The first thing that has to be said about the film is its sense of place is excellent. It helps to have a cinematographer as gifted as Robert Elswit shooting it, but Affleck, having grown up in Boston, knows this town. You can feel the elegance of the Harvard area restaurants he eats at with Claire and practically choke on the grime of Charlestown. When an elaborate chase scene occurs during one of the crew’s heists, Affleck captures the claustrophobia of Boston’s streets. This is a living, breathing world. And with it comes harsh reality.

The action in this movie is visceral. It’s like a gut punch when guns are fired. During a car chase I found myself gripping on to my seat for fear that if the driver turned too fast, I would be thrown from it. Affleck does something very important with his action: he sets up a sense of place so that the audience has a sense of where everyone is and where everything is taking place. By clearly painting the world, he makes the action much more immersive and gripping. This sounds simple but many directors forget to do something this basic.

Affleck can shoot action but he can also put together a scene. The performances in his films can be off the chart good (see Amy Ryan in Gone Baby Gone for evidence). In The Town, Affleck places himself at the center of the story and handles the weight rather well. You can see the acquiescence to his life of crime in the way he carries himself and way he looks at the world around him. This is a man that didn’t want to end up here but, now that he has, accepts it. That is until Claire enters, played here with painful honesty and vulnerability by Rebecca Hall. Renner is great as the most unhinged of the group, constantly carrying a gun in the back of his pants – a ticking time bomb of a man.

Also, if you are like me and always wondered what it would be like to see Jon Hamm throwing junkies through glass tables and run through the street firing a shotgun, this is the movie for you.

The film does have its struggles. Claire and Doug’s relationship is interesting. They are two rather broken people. And in many ways Doug is responsible for breaking both of them. But their relationship isn’t given the time it needs to develop properly. It rushes along with both of them throwing out very personal information with little to no provocation to do so.
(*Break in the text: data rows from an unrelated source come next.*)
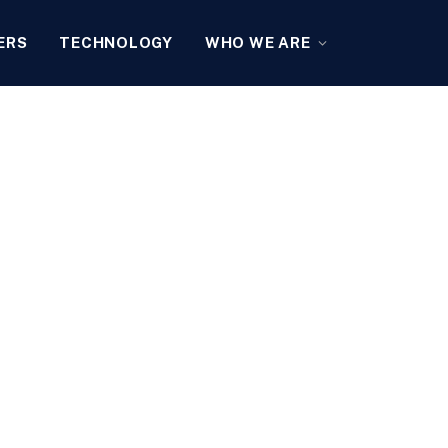
ERS
TECHNOLOGY
WHO WE ARE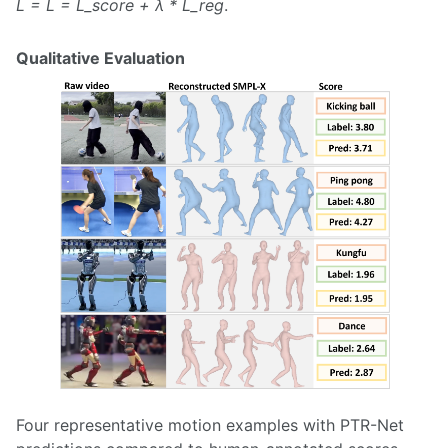
L = L = L_score + λ * L_reg
.
Qualitative Evaluation
Four representative motion examples with PTR-Net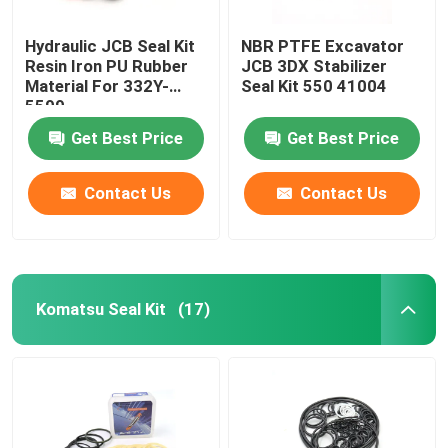
Hydraulic JCB Seal Kit
NBR PTFE Excavator
Resin Iron PU Rubber
JCB 3DX Stabilizer
Material For 332Y-
Seal Kit 550 41004
5599
Get Best Price
Get Best Price
Contact Us
Contact Us
Komatsu Seal Kit
(17)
That said, I will have a hard time looking at sunny days the same way again.

Doug’s turn also feels a little rushed. There comes a point in the film where a lot of information about him is just sort of thrown at the audience so that we can understand why he feels regret and why he would want to make a change in his life. His resolution is built up to be one of the bigger sequences of the movie but ultimately lacks any real tension. It isn’t handled as clumsily as it could have been but not as well as it could have either.

These moments being rushed seems to be a consequence of trying to move the pace along. It is a heist movie after all. Affleck may aspire to make it more than that but that is when the film is at its best. The heists are thrilling to watch and executed damn near perfectly. Occasionally there are some tonal issues, with humorous moments being played too much for laughs.

Affleck puts together a film that is thrilling and fun. He reaches for more than that. At times he succeeds. At times he doesn’t. But overall, he has made an incredibly solid film that a director far more experienced than he would have been proud to have made. He has demonstrated considerable skill with this film, showing that he can direct compelling dramatic and action scenes and that he can create atmosphere. If he keeps going like this, Ben Affleck could be to Boston what Martin Scorsese has been to New York. Because he knows this town.